• Task statement
For each record that follows, give it back exactly, with no pictures included.
*** The input ***
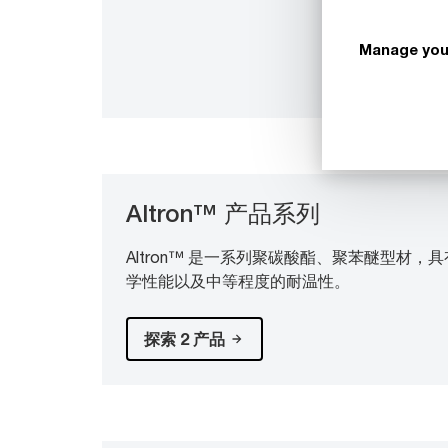
Manage you
Altron™ 产品系列
Altron™ 是一系列聚碳酸酯、聚苯醚型材
学性能以及中等程度的耐温性。
探索 2 产品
*** End of The input ***
• Answer
Manage you
Altron™ 产品系列
Altron™ 是一系列聚碳酸酯、聚苯醚型材
学性能以及中等程度的耐温性。
探索 2 产品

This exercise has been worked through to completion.